Of all the lines in this material, how many have the word "mamma"? Give only the number.

GIVEN DATA |
*** Begin section ***

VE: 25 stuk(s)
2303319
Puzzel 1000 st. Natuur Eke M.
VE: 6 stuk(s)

*** End section ***
*** Begin section ***

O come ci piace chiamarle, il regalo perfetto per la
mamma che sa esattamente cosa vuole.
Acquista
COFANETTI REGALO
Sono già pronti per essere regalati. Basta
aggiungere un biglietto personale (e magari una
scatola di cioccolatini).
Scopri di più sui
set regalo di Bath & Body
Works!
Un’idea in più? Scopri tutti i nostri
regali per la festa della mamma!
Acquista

*** End section ***

SOLUTION FOR THIS TASK | 2